The morning began with a candlelight vigil at 4:20 a.m., the same time last year that officers reported a motorcycle was driving erratically around the Northwest D.C. neighborhood. A protest was scheduled to begin at 7 a.m.
Footage and photos shared on social media showed a mixed crowd demanding justice for Sterling and calls for D.C. Mayor Muriel Bowser to fire Police Officers Brian Trainer and Jordan Palmer, the two cops involved in Sterling’s death. Both officers are still currently employed by the Metropolitan Police Department.
After a review that took nearly a year to complete, the U.S. attorney’s office declined to press charges against the officers involved in Sterling’s killing.

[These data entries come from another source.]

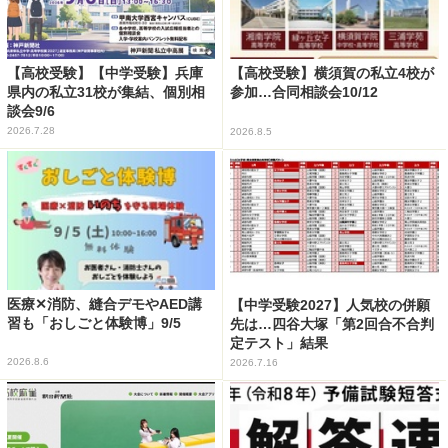
【高校受験】【中学受験】兵庫
【高校受験】横須賀の私立4校が
県内の私立31校が集結、個別相
参加…合同相談会10/12
談会9/6
2026.7.28
2026.8.5
医療✕消防、縫合デモやAED講
【中学受験2027】人気校の併願
習も「おしごと体験博」9/5
先は…四谷大塚「第2回合不合判
定テスト」結果
2026.8.6
2026.7.16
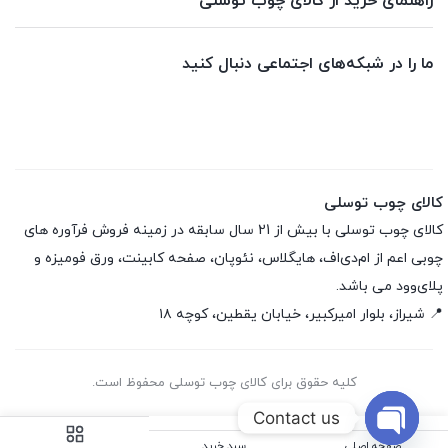
راهنمای خرید از کالای چوب توسلی
ما را در شبکه‌های اجتماعی دنبال کنید
کالای چوب توسلی
کالای چوب توسلی با بیش از 21 سال سابقه در زمینه فروش فرآوره های
چوبی اعم از ام‌دی‌اف، هایگلاس، نئوپان، صفحه کابینت، ورق فومیزه و
پلای‌وود می باشد.
📍 شیراز، بلوار امیرکبیر، خیابان یقطین، کوچه ۱۸
کلیه حقوق برای کالای چوب توسلی محفوظ است.
Contact us
صفحه اصلی
سبد خرید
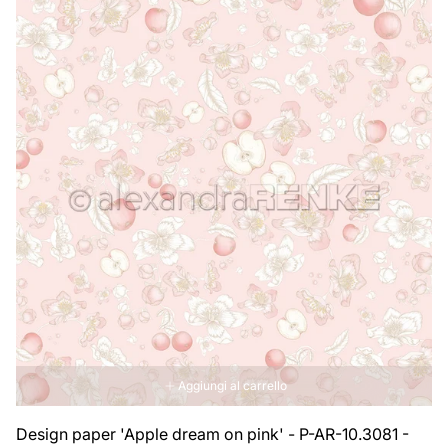
Aggiungi al carrello
Design paper 'Apple dream on pink' - P-AR-10.3081 -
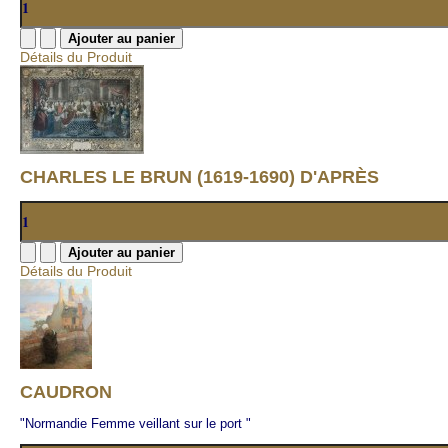
Détails du Produit
CHARLES LE BRUN (1619-1690) D'APRÈS
Détails du Produit
CAUDRON
"Normandie Femme veillant sur le port "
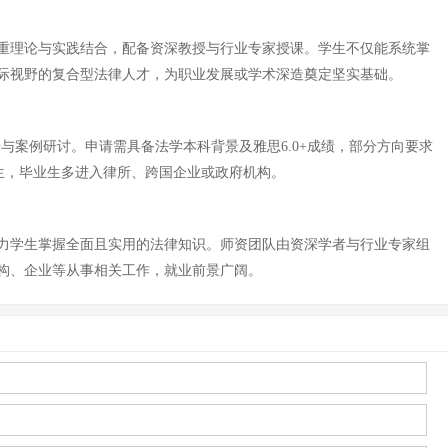
重理论与实践结合，配备资深教授与行业专家授课。学生不仅能系统掌
际视野的复合型法律人才，为职业发展或学术深造奠定坚实基础。
与案例研讨。申请需具备法学本科背景及雅思6.0+成绩，部分方向要求
生，毕业生多进入律所、跨国企业或政府机构。
力学生掌握全面且实用的法律知识。师资团队由资深学者与行业专家组
构、企业等从事相关工作，就业前景广阔。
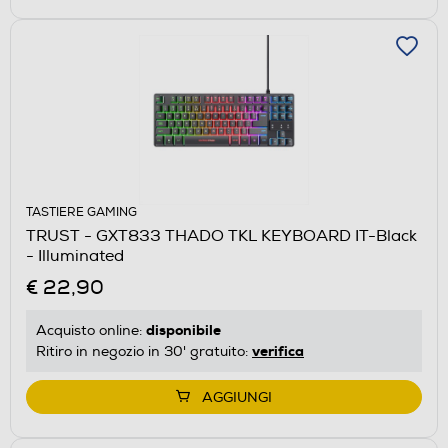
TASTIERE GAMING
TRUST - GXT833 THADO TKL KEYBOARD IT-Black
- Illuminated
€ 22,90
disponibile
Acquisto online:
verifica
Ritiro in negozio in 30' gratuito:
AGGIUNGI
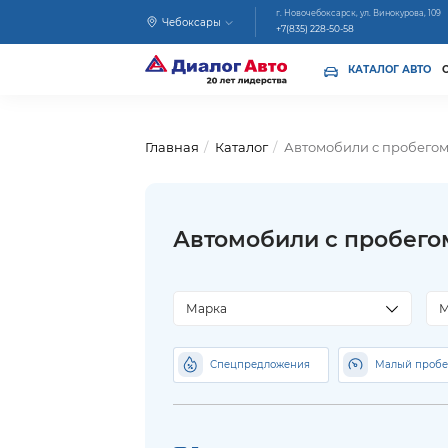
г. Новочебоксарск, ул. Винокурова, 109
Чебоксары
+7(835) 228-50-58
КАТАЛОГ АВТО
Главная
Каталог
Автомобили с пробего
Автомобили с пробего
Марка
М
Спецпредложения
Малый пробе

Sterling was killed in the early hours of Sept. 11, 2016, as he was driving toward the 3rd Street Tunnel on his way home from a bachelor party earlier that night. According to Fox 5 DC, two witnesses on the scene reported that a police cruiser, responding to reports of a motorcycle driving erratically, swerved in front of Sterling’s bike, causing him to hit the police car.
Police say that Officer Trainer was exiting the squad car when Sterling collided with it. Trainer shot Sterling in the neck and on the side. But while Trainer, a four-year veteran of the police force, was wearing a camera, he did not turn it on until after the shooting.
Sterling’s family and community are still seeking answers.
Sterling’s family’s lawyers told Fox 5 DC that they are still trying to gain access to footage from a Department of Homeland Security camera on Third and M, which they say captured the entire shooting. They also want that footage to be made public by Mayor Bowser. Sterling’s family has also filed a $50 million wrongful death lawsuit against Trainer.
Sterling’s death did prompt the city to change its bodycam policy, requiring Metro police officers to confirm to dispatchers that their cameras are on when they respond to calls. Little else, however, seems to have changed.